Cette formation, composée de trois magistrats, de six députés et de six sénateurs, l'a aussi reconnu coupable des deux autres délits qui lui étaient reprochés: l'atteinte à la liberté d'accès des candidats aux marché publics et le détournement de fonds publics, en ayant déclenché le règlement de la facture alors qu'une seule séance de "media training" avait été réalisée sur les six prévues.
« Fortes hésitations »
"Huit ans d'attente et au bout une injustice", a commenté l'un de ses avocats, François Cantier, après l'annonce de la décision.
"Si M. Arif était vraiment coupable des faits qu'on lui reproche, la peine, elle, est très légère.

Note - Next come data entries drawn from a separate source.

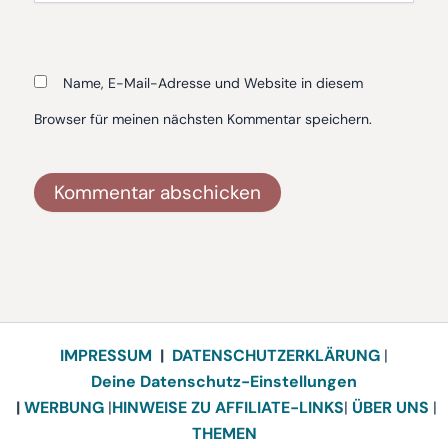
Name, E-Mail-Adresse und Website in diesem
Browser für meinen nächsten Kommentar speichern.
Alternative:
IMPRESSUM
|
DATENSCHUTZERKLÄRUNG
|
Deine Datenschutz-Einstellungen
|
WERBUNG
|
HINWEISE ZU AFFILIATE-LINKS
|
ÜBER UNS
|
THEMEN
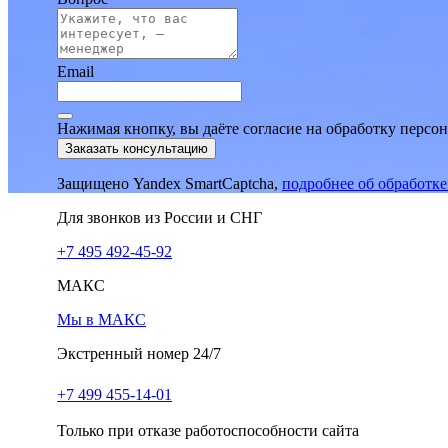
Email
Нажимая кнопку, вы даёте согласие на обработку персо
Заказать консультацию
Защищено Yandex SmartCaptcha,
подробнее об обработк
Для звонков из России и СНГ
+7 495 492-45-92
МАКС
Мы в МАКС
Экстренный номер 24/7
+7 499 455-14-01
Только при отказе работоспособности сайта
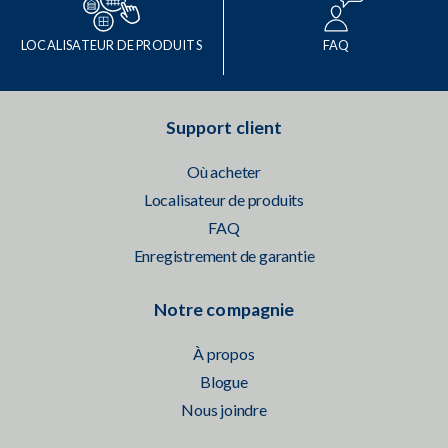
LOCALISATEUR DE PRODUITS
FAQ
Support client
Où acheter
Localisateur de produits
FAQ
Enregistrement de garantie
Notre compagnie
À propos
Blogue
Nous joindre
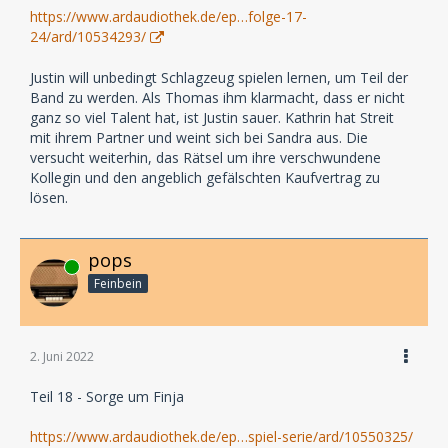
https://www.ardaudiothek.de/ep…folge-17-
24/ard/10534293/
Justin will unbedingt Schlagzeug spielen lernen, um Teil der
Band zu werden. Als Thomas ihm klarmacht, dass er nicht
ganz so viel Talent hat, ist Justin sauer. Kathrin hat Streit
mit ihrem Partner und weint sich bei Sandra aus. Die
versucht weiterhin, das Rätsel um ihre verschwundene
Kollegin und den angeblich gefälschten Kaufvertrag zu
lösen.
pops
Online
Feinbein
2. Juni 2022
Teil 18 - Sorge um Finja
https://www.ardaudiothek.de/ep…spiel-serie/ard/10550325/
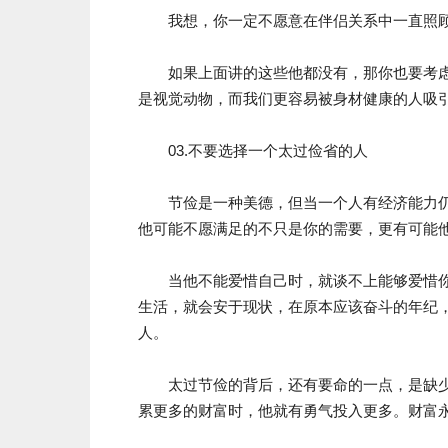
我想，你一定不愿意在伴侣关系中一直照顾
如果上面讲的这些他都没有，那你也要考虑
是视觉动物，而我们更容易被身材健康的人吸
03.不要选择一个太过俭省的人
节俭是一种美德，但当一个人有经济能力仍
他可能不愿满足的不只是你的需要，更有可能
当他不能爱惜自己时，就谈不上能够爱惜你
生活，就会安于现状，在原本应该奋斗的年纪
人。
太过节俭的背后，还有要命的一点，是缺少
累更多的财富时，他就有勇气投入更多。财富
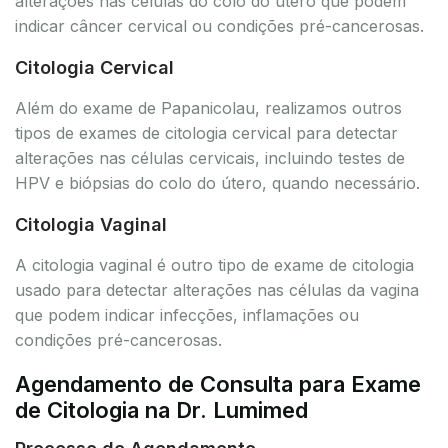
alterações nas células do colo do útero que podem
indicar câncer cervical ou condições pré-cancerosas.
Citologia Cervical
Além do exame de Papanicolau, realizamos outros
tipos de exames de citologia cervical para detectar
alterações nas células cervicais, incluindo testes de
HPV e biópsias do colo do útero, quando necessário.
Citologia Vaginal
A citologia vaginal é outro tipo de exame de citologia
usado para detectar alterações nas células da vagina
que podem indicar infecções, inflamações ou
condições pré-cancerosas.
Agendamento de Consulta para Exame
de Citologia na Dr. Lumimed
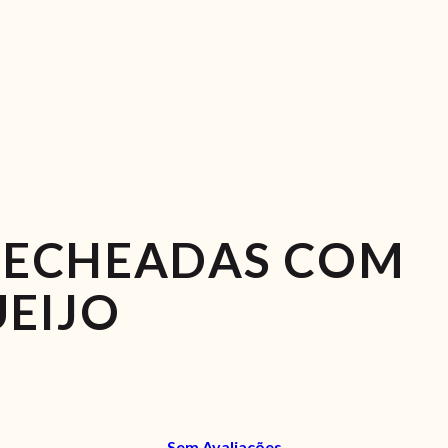
RECHEADAS COM
EIJO
Sem Avaliações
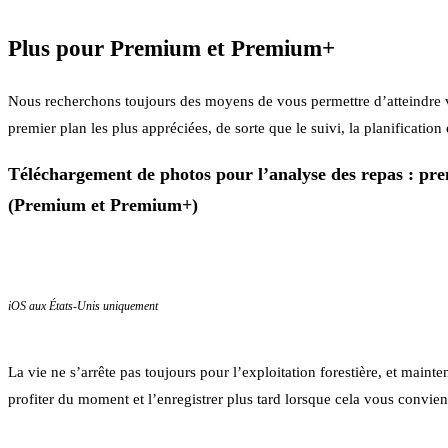
Plus pour Premium et Premium+
Nous recherchons toujours des moyens de vous permettre d’atteindre v
premier plan les plus appréciées, de sorte que le suivi, la planificatio
Téléchargement de photos pour l’analyse des repas : pre
(Premium et Premium+)
iOS aux États-Unis uniquement
La vie ne s’arrête pas toujours pour l’exploitation forestière, et main
profiter du moment et l’enregistrer plus tard lorsque cela vous convie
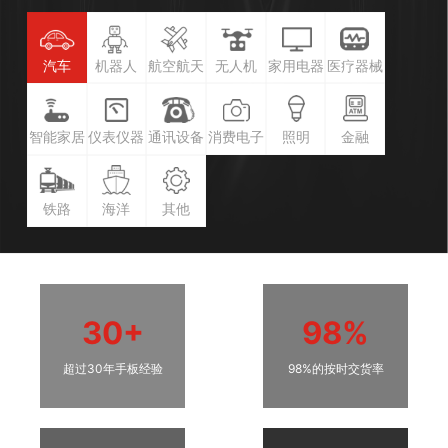
汽车
机器人
航空航天
无人机
家用电器
医疗器械
智能家居
仪表仪器
通讯设备
消费电子
照明
金融
铁路
海洋
其他
30+
98%
超过30年手板经验
98%的按时交货率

Il y a eu très certainement de fortes hésitations sur la question centrale de la culpabilité", a-t-il analysé.
Jeudi dernier, l'accusation avait requis deux ans de prison avec sursis, 15.000 euros d'amende, ainsi qu'une interdiction d'exercer des fonctions publiques pendant cinq ans.

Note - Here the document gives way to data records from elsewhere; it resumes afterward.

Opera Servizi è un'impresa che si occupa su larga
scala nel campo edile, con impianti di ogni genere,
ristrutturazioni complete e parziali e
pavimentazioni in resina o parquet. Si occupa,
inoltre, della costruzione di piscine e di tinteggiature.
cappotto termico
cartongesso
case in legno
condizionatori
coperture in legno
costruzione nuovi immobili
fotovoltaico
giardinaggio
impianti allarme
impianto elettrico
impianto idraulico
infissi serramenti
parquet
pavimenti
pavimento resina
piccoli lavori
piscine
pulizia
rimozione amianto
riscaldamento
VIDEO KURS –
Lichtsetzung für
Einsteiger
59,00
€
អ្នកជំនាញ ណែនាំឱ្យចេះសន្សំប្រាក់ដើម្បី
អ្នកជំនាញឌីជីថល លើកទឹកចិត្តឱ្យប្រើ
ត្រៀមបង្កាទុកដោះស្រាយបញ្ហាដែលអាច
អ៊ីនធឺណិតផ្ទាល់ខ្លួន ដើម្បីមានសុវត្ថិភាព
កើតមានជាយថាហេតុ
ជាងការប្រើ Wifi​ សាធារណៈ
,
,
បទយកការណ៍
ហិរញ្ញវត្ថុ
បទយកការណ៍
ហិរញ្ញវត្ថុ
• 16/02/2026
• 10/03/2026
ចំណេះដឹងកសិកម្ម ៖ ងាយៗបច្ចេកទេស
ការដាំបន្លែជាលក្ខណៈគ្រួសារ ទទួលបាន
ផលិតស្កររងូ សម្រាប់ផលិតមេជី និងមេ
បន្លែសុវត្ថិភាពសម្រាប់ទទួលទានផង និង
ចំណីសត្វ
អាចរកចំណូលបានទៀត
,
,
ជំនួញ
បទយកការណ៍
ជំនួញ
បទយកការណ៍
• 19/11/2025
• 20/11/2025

Si les montants en jeu sont "modestes", "un tel comportement témoigne d'une conception de l'Etat qui n'est pas acceptable et qui va à l'encontre des principes d'exemplarité et de probité" qu'on attend d'un responsable public, avait estimé le procureur général près la Cour de cassation François Molins, qui représente l'accusation à la CJR.
Estimant qu'il avait "trahi la confiance" placée en lui en cherchant à "venir en aide à sa famille par le biais de ses fonctions", M. Molins avait également retenu une volonté de "dissimulation" des liens entre son frère et la société ayant obtenu le contrat.
L'ancien ministre délégué et secrétaire d'Etat avait lui réfuté toute volonté de "tricher", assurant qu'il ne connaissait pas le rôle de son frère dans la société retenue pour le contrat.
"Je ne savais pas qui étaient ses dirigeants et qui étaient ses actionnaires", avait affirmé Kader Arif, renvoyant à son administration la responsabilité de ne pas l'avoir alerté sur un lien entre All Access et sa famille.